|Perl: the Markov chain saw|
I tried running your code for about half an hour it did not produce any result thus efficiency is still an issue here.
Given the larger sample of data that you gave for the first file, it's clear that the code in my initial reply wasn't working as intended. Sorry about that. I'll give it one more try and let you know how that comes out, but in the meantime...
What'd you guys say about trying DBDsqlite or mysql for this task would the overhead be more or less??
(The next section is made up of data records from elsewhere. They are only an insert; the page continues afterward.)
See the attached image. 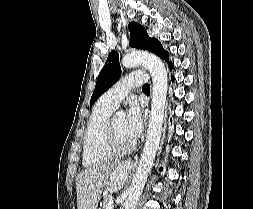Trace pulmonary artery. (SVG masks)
Returning <instances> with one entry per match:
<instances>
[{
  "label": "pulmonary artery",
  "mask_w": 253,
  "mask_h": 209,
  "mask_svg": "<svg viewBox=\"0 0 253 209\" xmlns=\"http://www.w3.org/2000/svg\"><path fill=\"white\" fill-rule=\"evenodd\" d=\"M147 78V74L143 71H132L105 92L102 95L101 100L105 104L116 108L131 89L145 84Z\"/></svg>",
  "instance_id": "1"
}]
</instances>
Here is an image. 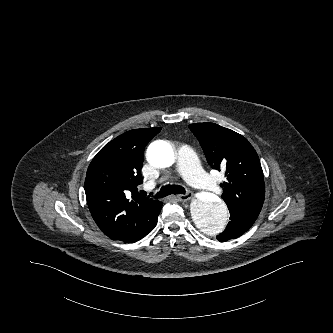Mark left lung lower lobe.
Returning <instances> with one entry per match:
<instances>
[{"label": "left lung lower lobe", "mask_w": 333, "mask_h": 333, "mask_svg": "<svg viewBox=\"0 0 333 333\" xmlns=\"http://www.w3.org/2000/svg\"><path fill=\"white\" fill-rule=\"evenodd\" d=\"M256 218L242 215L237 211H230V222L226 229L217 236L220 242L236 238L244 234L255 222Z\"/></svg>", "instance_id": "obj_1"}]
</instances>
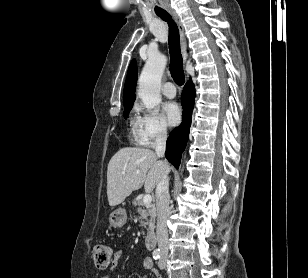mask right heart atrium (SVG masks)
<instances>
[{"label":"right heart atrium","mask_w":308,"mask_h":278,"mask_svg":"<svg viewBox=\"0 0 308 278\" xmlns=\"http://www.w3.org/2000/svg\"><path fill=\"white\" fill-rule=\"evenodd\" d=\"M168 127L156 112L139 110L135 120V139L142 146H152L167 138Z\"/></svg>","instance_id":"d8ad5b80"}]
</instances>
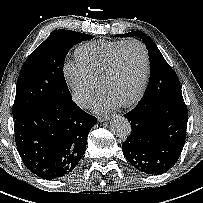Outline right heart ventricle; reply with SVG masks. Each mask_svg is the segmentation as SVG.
I'll return each mask as SVG.
<instances>
[{
  "label": "right heart ventricle",
  "mask_w": 203,
  "mask_h": 203,
  "mask_svg": "<svg viewBox=\"0 0 203 203\" xmlns=\"http://www.w3.org/2000/svg\"><path fill=\"white\" fill-rule=\"evenodd\" d=\"M123 42L124 40L96 41L83 44L75 51L77 63L98 82L105 65Z\"/></svg>",
  "instance_id": "obj_1"
}]
</instances>
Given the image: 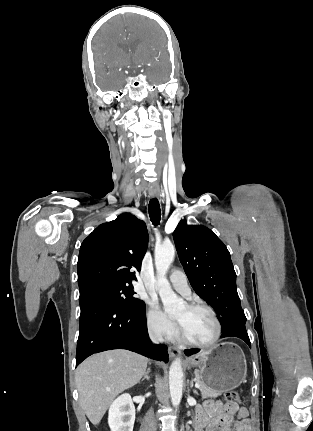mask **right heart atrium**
Returning a JSON list of instances; mask_svg holds the SVG:
<instances>
[{"label": "right heart atrium", "mask_w": 313, "mask_h": 431, "mask_svg": "<svg viewBox=\"0 0 313 431\" xmlns=\"http://www.w3.org/2000/svg\"><path fill=\"white\" fill-rule=\"evenodd\" d=\"M146 321L148 329L154 335L170 338L175 333L174 323L155 303L149 305Z\"/></svg>", "instance_id": "right-heart-atrium-1"}]
</instances>
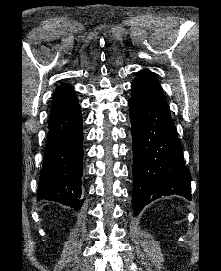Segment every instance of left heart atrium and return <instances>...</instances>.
<instances>
[{
	"label": "left heart atrium",
	"mask_w": 221,
	"mask_h": 271,
	"mask_svg": "<svg viewBox=\"0 0 221 271\" xmlns=\"http://www.w3.org/2000/svg\"><path fill=\"white\" fill-rule=\"evenodd\" d=\"M96 94H107L108 92H95Z\"/></svg>",
	"instance_id": "1"
}]
</instances>
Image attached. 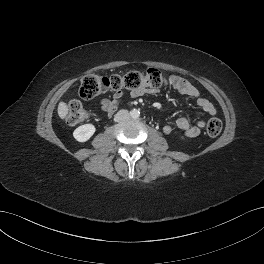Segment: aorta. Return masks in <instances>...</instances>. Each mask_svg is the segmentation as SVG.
Listing matches in <instances>:
<instances>
[{
	"label": "aorta",
	"instance_id": "obj_1",
	"mask_svg": "<svg viewBox=\"0 0 264 264\" xmlns=\"http://www.w3.org/2000/svg\"><path fill=\"white\" fill-rule=\"evenodd\" d=\"M130 116H131V118H133V119H138L139 116H140V111L137 110V109H133V110H131V112H130Z\"/></svg>",
	"mask_w": 264,
	"mask_h": 264
}]
</instances>
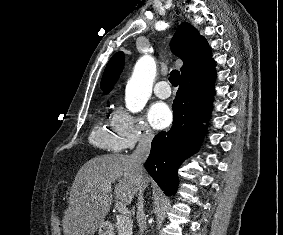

Actually, when you've got a clear layout of the logical structure of the inputs, the decision process and the desired outputs, it's reasonably likely that a relational-table/SQL-based solution will help a lot. It has the same prerequisites as writing a perl script in order to get the right answers: having the right way to describe the task. Once you have that, it'll probably be a lot easier to write a suitable SQL statement to express the conditions and accomplish the operations that need to be done. If nothing else, just being able to deal with relevant subsets of the data at a time, rather than having to slog through one huge, monolithic stream, would be a win.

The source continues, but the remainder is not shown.